The 2 Panasonic cell 3400 mAh one (Hunk Lee). I guess I'm not sure when Gemini switched to the 1500 lumen model (I thought it was 2016). Current draw readings I've seen posted for the 1500 were 2.5A so runtimes would be shorter than my model (more like 1:20 @ 100%). The newest Gemini battery uses 21700 cells so capacity is higher (4000mAh/2 cell, 8000mAh/4cell) which will increase runtime and definitely a better fit for the 1500 and newer Duo's. I.m not familiar with USB-C but the Action-LED-Lights site (linked below) makes it sound like it comes with one cable and others are available for different applications.
Mole

https://www.action-led-lights.com/products/gemini-usb-c-cables


----------



## Davide (Jan 29, 2004)

MRMOLE said:


> The 2 Panasonic cell 3400 mAh one (Hunk Lee). I guess I'm not sure when Gemini switched to the 1500 lumen model (I thought it was 2016). Current draw readings I've seen posted for the 1500 were 2.5A so runtimes would be shorter than my model (more like 1:20 @ 100%). The newest Gemini battery uses 21700 cells so capacity is higher (4000mAh/2 cell, 8000mAh/4cell) which will increase runtime and definitely a better fit for the 1500 and newer Duo's. I.m not familiar with USB-C but the Action-LED-Lights site (linked below) makes it sound like it comes with one cable and others are available for different applications.
> Mole
> 
> https://www.action-led-lights.com/products/gemini-usb-c-cables


Thanks for the info, I ordered two Gemini batteries. My order from Dec 2013 says 1x "Gemini DUO 1500 lumen LED light System" so it looks like it is a 1500 (or at least nominally so).
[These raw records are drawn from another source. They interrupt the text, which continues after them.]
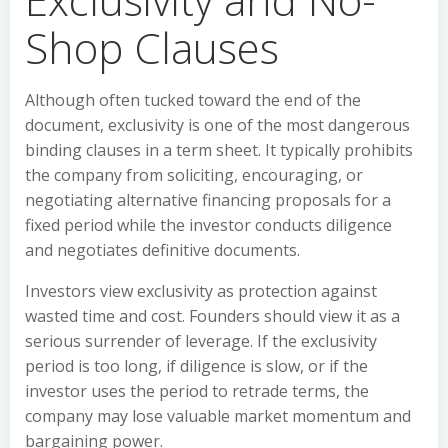
Shop Clauses
Although often tucked toward the end of the
document, exclusivity is one of the most dangerous
binding clauses in a term sheet. It typically prohibits
the company from soliciting, encouraging, or
negotiating alternative financing proposals for a
fixed period while the investor conducts diligence
and negotiates definitive documents.
Investors view exclusivity as protection against
wasted time and cost. Founders should view it as a
serious surrender of leverage. If the exclusivity
period is too long, if diligence is slow, or if the
investor uses the period to retrade terms, the
company may lose valuable market momentum and
bargaining power.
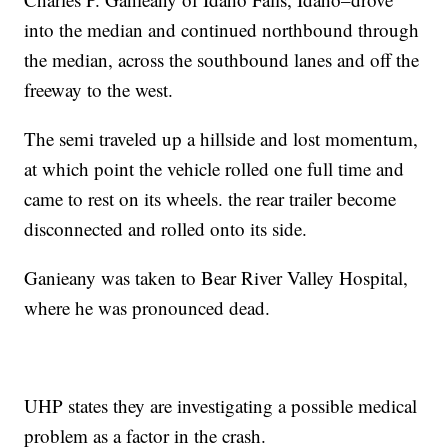
into the median and continued northbound through
the median, across the southbound lanes and off the
freeway to the west.
The semi traveled up a hillside and lost momentum,
at which point the vehicle rolled one full time and
came to rest on its wheels. the rear trailer become
disconnected and rolled onto its side.
Ganieany was taken to Bear River Valley Hospital,
where he was pronounced dead.
UHP states they are investigating a possible medical
problem as a factor in the crash.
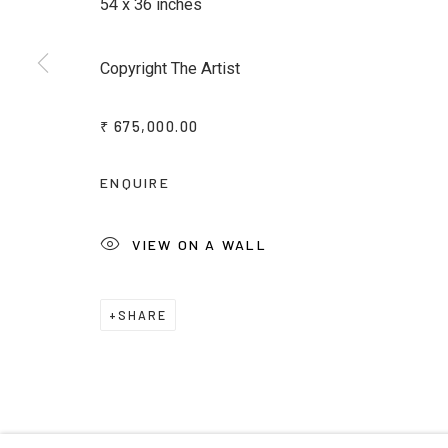
54 x 36 inches
* denotes required fields
Copyright The Artist
We will process the personal data you have supplied to commu
emails.
₹ 675,000.00
ENQUIRE
Privacy Policy
Manage cookies
Terms & Conditions
COPYRIGHT © 2026 KALAKRITI ART GALLERY
SITE B
VIEW ON A WALL
SHARE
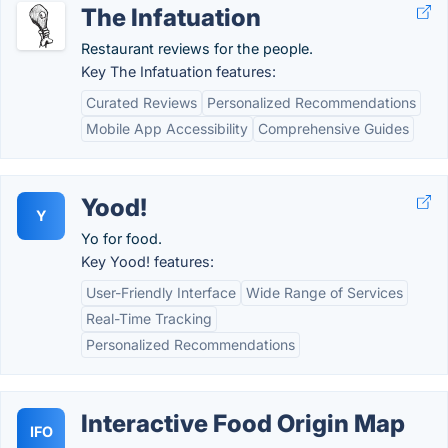
The Infatuation
Restaurant reviews for the people.
Key The Infatuation features:
Curated Reviews
Personalized Recommendations
Mobile App Accessibility
Comprehensive Guides
Yood!
Y
Yo for food.
Key Yood! features:
User-Friendly Interface
Wide Range of Services
Real-Time Tracking
Personalized Recommendations
Interactive Food Origin Map
IFO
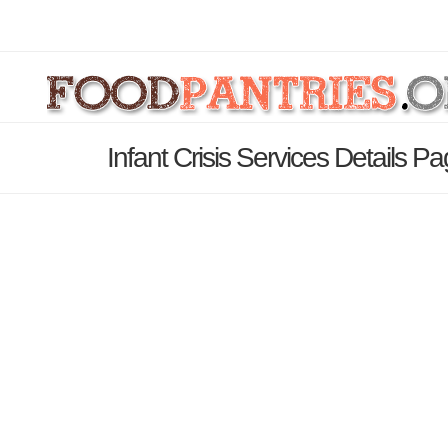
Infant Crisis Services Details P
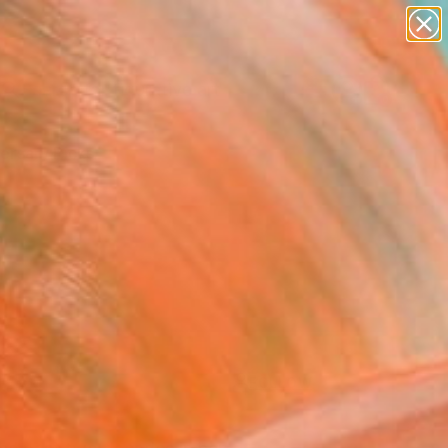
paintings
abstracts
figurative art
Search for
landscapes
+
0
wall sculpture
artist name
ersary Picks
anything
paintings
FOLLOW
Nice lights, tonight I was going around with the 50% setting (because the batteries are not holding much charge) and it was pretty good even in the deep of the forest.


----------



## MRMOLE (May 31, 2011)

Davide said:


> Thanks for the info, I ordered two Gemini batteries. My order from Dec 2013 says 1x "Gemini DUO 1500 lumen LED light System" so it looks like it is a 1500 (or at least nominally so). Nice lights, tonight I was going around with the 50% setting (because the batteries are not holding much charge) and it was pretty good even in the deep of the forest.


 :thumbsup:


----------



## Davide (Jan 29, 2004)

MRMOLE said:


> :thumbsup:


Got them yesterday, no USB cables but of course they do charge with the standard charger.A bit larger and heavier than the old Gemini 2013 (to the right in the photo, 190 vs 136 grams). More capacity is actually a good thing because with the old ones I was often a bit too close to empty at the end of a longish night run, and having the peace of mind is nice. The USB port will come handy backpacking.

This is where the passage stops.